These Hills Called
Home: Stories From A War Zone
EIGHT years of ceasefire has made Nagaland a haven of peace in the Northeast. But this cannot obliterate memories of the harrowing times the state went through for much of the post-Independence period. While the rest of India celebrated Independence, the Nagas sought their own independence.
What ensued were decades of strife, guerrilla warfare, plundering and killing. A whole community of people stood exposed to the bayonets of violence. In the process, many were dispossessed of their land and belongings, countless young men were killed and women ravished. It is a tragedy that can never be forgotten by those who went through the agony.
This anthology of short stories "from a war zone" is eloquent proof that the violent phase in Naga life will remain etched in their collective memory. In ‘An Old Man Remembers,’ Sashi who remained reticent all his life about his days in the jungle when he fought against the Indian Army, breaks down when he is prodded by his grandson Moalemba to tell his story.
Sashi and his friend Imli had not lost their innocence when they chanced upon a damsel who walked stark naked in the middle of a line of women in the forest. "Her breasts bounced with every step and he could see a darkness around the pubic region". Such was the awe and shock the sight caused that they decided not to mention it even among themselves.
Their childhood ended abruptly just when they were preparing to play with catapults and pellets during the Christmas vacation. Their village became the target of an Army operation that drove Sashi and Imli to the forests. At the end of a long tenure as a "freedom fighter," Sashi is left with a painful, festering wound on his leg. It is circumstance, not a sense of brigandry, that forced them to take up arms against the state.
The narrative skills of Temsula Ao may not be all that considerable but her stories have that gripping quality that forces the reader to read them in one go. The stories mostly revolve around women who, in any case, have to bear the brunt of violence, whether at the hands of the insurgents or the security forces. ‘The Jungle Major’ is the story of a young, beautiful wife Punaba who exploits the physical "ugliness" of her husband to outwit the army and save him from its clutches.
‘Soaba’ is the story of a bumpkin who falls a victim to the megalomania of a local ‘boss’ who is drunk on power and who brings nubile girls home to spread word about his virility when he is actually impotent.
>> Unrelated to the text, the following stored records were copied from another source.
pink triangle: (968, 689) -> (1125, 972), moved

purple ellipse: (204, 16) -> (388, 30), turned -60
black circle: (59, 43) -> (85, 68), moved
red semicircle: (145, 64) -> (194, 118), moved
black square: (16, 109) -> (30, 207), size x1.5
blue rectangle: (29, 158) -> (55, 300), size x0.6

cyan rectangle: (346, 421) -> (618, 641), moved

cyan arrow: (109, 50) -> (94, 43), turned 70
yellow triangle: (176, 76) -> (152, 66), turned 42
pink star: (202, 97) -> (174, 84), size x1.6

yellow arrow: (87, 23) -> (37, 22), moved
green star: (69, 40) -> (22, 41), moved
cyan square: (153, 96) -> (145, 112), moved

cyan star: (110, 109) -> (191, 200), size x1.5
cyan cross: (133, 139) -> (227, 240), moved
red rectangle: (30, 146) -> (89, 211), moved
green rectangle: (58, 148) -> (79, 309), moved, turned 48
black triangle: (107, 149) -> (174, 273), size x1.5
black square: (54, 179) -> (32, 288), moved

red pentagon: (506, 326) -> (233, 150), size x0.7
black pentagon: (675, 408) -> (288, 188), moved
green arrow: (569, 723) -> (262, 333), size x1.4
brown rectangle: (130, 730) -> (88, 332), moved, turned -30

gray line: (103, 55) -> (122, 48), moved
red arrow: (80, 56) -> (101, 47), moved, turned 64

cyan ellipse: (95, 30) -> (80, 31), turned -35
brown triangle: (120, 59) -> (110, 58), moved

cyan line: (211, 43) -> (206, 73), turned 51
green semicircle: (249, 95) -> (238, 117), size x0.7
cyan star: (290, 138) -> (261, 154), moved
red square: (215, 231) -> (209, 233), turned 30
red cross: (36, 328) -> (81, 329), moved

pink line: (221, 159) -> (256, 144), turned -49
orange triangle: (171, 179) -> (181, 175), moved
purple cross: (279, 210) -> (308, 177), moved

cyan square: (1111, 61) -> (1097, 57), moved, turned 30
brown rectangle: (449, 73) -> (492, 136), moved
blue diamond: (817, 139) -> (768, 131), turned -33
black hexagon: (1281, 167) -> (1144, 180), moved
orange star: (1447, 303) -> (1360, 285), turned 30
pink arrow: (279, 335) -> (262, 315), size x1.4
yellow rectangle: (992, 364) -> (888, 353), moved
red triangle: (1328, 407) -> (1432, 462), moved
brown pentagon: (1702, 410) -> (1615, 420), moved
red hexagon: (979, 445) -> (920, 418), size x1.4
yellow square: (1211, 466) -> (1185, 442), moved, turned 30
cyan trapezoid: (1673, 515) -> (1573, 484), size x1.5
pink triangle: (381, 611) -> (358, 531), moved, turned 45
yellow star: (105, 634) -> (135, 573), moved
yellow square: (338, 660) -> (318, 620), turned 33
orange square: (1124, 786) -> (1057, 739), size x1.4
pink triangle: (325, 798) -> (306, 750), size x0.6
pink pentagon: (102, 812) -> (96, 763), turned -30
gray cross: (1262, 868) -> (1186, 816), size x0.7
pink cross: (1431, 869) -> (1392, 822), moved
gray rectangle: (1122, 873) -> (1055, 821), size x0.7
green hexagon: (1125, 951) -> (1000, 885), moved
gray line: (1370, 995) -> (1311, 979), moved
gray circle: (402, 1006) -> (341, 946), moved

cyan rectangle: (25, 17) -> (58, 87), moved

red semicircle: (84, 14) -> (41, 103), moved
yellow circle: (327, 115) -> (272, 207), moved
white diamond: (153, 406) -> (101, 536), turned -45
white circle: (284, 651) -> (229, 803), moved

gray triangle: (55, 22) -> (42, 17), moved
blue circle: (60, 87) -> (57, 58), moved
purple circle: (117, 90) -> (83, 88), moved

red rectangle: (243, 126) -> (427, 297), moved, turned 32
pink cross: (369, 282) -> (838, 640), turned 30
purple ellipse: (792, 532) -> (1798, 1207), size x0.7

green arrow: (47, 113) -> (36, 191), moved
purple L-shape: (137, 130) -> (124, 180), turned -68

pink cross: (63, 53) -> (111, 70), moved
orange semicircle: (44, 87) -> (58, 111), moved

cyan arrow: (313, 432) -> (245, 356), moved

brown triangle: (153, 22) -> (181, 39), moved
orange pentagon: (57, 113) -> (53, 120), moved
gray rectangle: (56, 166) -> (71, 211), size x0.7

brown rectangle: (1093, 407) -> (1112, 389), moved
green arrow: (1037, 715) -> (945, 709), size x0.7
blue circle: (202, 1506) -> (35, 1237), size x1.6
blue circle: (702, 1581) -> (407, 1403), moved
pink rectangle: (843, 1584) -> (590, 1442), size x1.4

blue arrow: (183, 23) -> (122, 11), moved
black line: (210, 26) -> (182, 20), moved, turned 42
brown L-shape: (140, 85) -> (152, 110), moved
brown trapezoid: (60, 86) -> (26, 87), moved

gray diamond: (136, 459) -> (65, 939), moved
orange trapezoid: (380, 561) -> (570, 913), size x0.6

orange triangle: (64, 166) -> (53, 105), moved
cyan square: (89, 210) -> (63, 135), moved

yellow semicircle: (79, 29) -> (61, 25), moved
The most poignant of all is the story of petite Apenyo, the lead singer in the church choir, who falls into the hands of an army officer when the church is raided. Neither rape nor death could take the song away from her lips.
Apenyo has already become a legend. Her story is the stuff that grandparents narrate to their grandchildren. ‘The Curfew Man’ is about Satemba, who is forced to spy for the state but is not yet ready to betray the cause. In ‘The Night’ when Imnala, the unwed mother, squares up to the village council where she is accused of stealing the love of a married man, she knows she has to fight her own battle. She no longer has to bear the stigma of mothering a "fatherless" child.
‘The Pot Maker’ is the story of Sentila, who wants to be a pot maker like her mother, who is dead against the idea. She would rather have Sentila learn weaving. In the end, Sentila’s perseverance pays and she becomes as accomplished a pot maker as her mother was. For all their self-sacrifice, the insurgents have such cruel men like Hoito who will do the worst to his cadres to satisfy his elephantine ego as in the story ‘Shadows’.
‘The Journey’ is about an adolescent girl who is insultingly told that her boyfriend, an entity she did not even understand, had ditched her. Insurgency has opened up new opportunities but they come with a price as pumpkin-grower Merenla realises in ‘The New Chapter’.
For anybody who wants to understand a bit about Naga life, away from the headlines in the Press, Temsula Ao’s collection is an ideal destination. Proof mistakes are the least a reader expects when the book has the imprint of two major publishing houses –Zubaan and Penguin.